[DATA FOR PROCESSING — start]

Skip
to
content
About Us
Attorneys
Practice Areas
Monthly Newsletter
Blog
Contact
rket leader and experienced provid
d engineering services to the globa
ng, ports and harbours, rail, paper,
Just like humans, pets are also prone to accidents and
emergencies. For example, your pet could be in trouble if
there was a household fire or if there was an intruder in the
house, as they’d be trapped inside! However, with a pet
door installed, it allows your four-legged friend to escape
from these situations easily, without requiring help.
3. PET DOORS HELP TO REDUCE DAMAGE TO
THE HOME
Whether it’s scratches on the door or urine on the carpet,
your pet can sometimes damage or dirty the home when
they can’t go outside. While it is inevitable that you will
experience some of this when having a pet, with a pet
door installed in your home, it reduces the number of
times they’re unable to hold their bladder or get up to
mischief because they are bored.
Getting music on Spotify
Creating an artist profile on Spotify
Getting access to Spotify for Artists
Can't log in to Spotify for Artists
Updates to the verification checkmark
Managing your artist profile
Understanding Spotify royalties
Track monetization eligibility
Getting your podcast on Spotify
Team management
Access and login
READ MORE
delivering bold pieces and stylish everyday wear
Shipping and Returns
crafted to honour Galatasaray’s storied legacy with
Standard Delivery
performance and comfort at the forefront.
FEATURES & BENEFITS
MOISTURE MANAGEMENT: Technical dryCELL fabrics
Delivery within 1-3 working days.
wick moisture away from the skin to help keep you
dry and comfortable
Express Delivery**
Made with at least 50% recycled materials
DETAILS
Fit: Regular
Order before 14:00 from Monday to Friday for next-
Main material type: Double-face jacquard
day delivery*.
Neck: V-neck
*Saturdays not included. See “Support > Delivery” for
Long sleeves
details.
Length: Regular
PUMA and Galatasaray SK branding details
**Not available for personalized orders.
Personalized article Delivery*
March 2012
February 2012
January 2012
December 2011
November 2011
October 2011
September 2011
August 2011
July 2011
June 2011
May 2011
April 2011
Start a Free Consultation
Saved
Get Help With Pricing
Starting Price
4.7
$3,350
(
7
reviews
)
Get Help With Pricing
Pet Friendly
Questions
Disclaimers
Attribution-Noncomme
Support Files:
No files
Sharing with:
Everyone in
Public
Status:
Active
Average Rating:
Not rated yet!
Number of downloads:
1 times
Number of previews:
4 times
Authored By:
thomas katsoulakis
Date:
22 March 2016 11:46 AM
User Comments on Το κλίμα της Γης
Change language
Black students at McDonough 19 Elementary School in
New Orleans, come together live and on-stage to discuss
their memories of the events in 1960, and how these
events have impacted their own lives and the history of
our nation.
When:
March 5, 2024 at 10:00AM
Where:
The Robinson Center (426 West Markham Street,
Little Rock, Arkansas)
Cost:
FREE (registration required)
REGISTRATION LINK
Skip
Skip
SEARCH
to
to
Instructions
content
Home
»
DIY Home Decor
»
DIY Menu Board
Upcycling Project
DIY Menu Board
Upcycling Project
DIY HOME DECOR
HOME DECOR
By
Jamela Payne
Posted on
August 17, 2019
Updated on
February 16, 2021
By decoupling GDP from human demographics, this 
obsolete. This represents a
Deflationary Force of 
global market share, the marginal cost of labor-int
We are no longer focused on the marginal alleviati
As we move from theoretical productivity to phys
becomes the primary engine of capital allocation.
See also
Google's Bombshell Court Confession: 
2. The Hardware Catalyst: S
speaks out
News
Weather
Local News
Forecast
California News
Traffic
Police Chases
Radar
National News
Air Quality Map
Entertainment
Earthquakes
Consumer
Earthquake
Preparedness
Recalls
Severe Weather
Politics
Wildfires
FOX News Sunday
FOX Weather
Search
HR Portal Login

[DATA FOR PROCESSING — finish]

• [WHAT THE TASK REQUIRES]
The records above should all be quoted exactly, please.

• [ANSWER]
Skip
to
content
About Us
Attorneys
Practice Areas
Monthly Newsletter
Blog
Contact
rket leader and experienced provid
d engineering services to the globa
ng, ports and harbours, rail, paper,
Just like humans, pets are also prone to accidents and
emergencies. For example, your pet could be in trouble if
there was a household fire or if there was an intruder in the
house, as they’d be trapped inside! However, with a pet
door installed, it allows your four-legged friend to escape
from these situations easily, without requiring help.
3. PET DOORS HELP TO REDUCE DAMAGE TO
THE HOME
Whether it’s scratches on the door or urine on the carpet,
your pet can sometimes damage or dirty the home when
they can’t go outside. While it is inevitable that you will
experience some of this when having a pet, with a pet
door installed in your home, it reduces the number of
times they’re unable to hold their bladder or get up to
mischief because they are bored.
Getting music on Spotify
Creating an artist profile on Spotify
Getting access to Spotify for Artists
Can't log in to Spotify for Artists
Updates to the verification checkmark
Managing your artist profile
Understanding Spotify royalties
Track monetization eligibility
Getting your podcast on Spotify
Team management
Access and login
READ MORE
delivering bold pieces and stylish everyday wear
Shipping and Returns
crafted to honour Galatasaray’s storied legacy with
Standard Delivery
performance and comfort at the forefront.
FEATURES & BENEFITS
MOISTURE MANAGEMENT: Technical dryCELL fabrics
Delivery within 1-3 working days.
wick moisture away from the skin to help keep you
dry and comfortable
Express Delivery**
Made with at least 50% recycled materials
DETAILS
Fit: Regular
Order before 14:00 from Monday to Friday for next-
Main material type: Double-face jacquard
day delivery*.
Neck: V-neck
*Saturdays not included. See “Support > Delivery” for
Long sleeves
details.
Length: Regular
PUMA and Galatasaray SK branding details
**Not available for personalized orders.
Personalized article Delivery*
March 2012
February 2012
January 2012
December 2011
November 2011
October 2011
September 2011
August 2011
July 2011
June 2011
May 2011
April 2011
Start a Free Consultation
Saved
Get Help With Pricing
Starting Price
4.7
$3,350
(
7
reviews
)
Get Help With Pricing
Pet Friendly
Questions
Disclaimers
Attribution-Noncomme
Support Files:
No files
Sharing with:
Everyone in
Public
Status:
Active
Average Rating:
Not rated yet!
Number of downloads:
1 times
Number of previews:
4 times
Authored By:
thomas katsoulakis
Date:
22 March 2016 11:46 AM
User Comments on Το κλίμα της Γης
Change language
Black students at McDonough 19 Elementary School in
New Orleans, come together live and on-stage to discuss
their memories of the events in 1960, and how these
events have impacted their own lives and the history of
our nation.
When:
March 5, 2024 at 10:00AM
Where:
The Robinson Center (426 West Markham Street,
Little Rock, Arkansas)
Cost:
FREE (registration required)
REGISTRATION LINK
Skip
Skip
SEARCH
to
to
Instructions
content
Home
»
DIY Home Decor
»
DIY Menu Board
Upcycling Project
DIY Menu Board
Upcycling Project
DIY HOME DECOR
HOME DECOR
By
Jamela Payne
Posted on
August 17, 2019
Updated on
February 16, 2021
By decoupling GDP from human demographics, this 
obsolete. This represents a
Deflationary Force of 
global market share, the marginal cost of labor-int
We are no longer focused on the marginal alleviati
As we move from theoretical productivity to phys
becomes the primary engine of capital allocation.
See also
Google's Bombshell Court Confession: 
2. The Hardware Catalyst: S
speaks out
News
Weather
Local News
Forecast
California News
Traffic
Police Chases
Radar
National News
Air Quality Map
Entertainment
Earthquakes
Consumer
Earthquake
Preparedness
Recalls
Severe Weather
Politics
Wildfires
FOX News Sunday
FOX Weather
Search
HR Portal Login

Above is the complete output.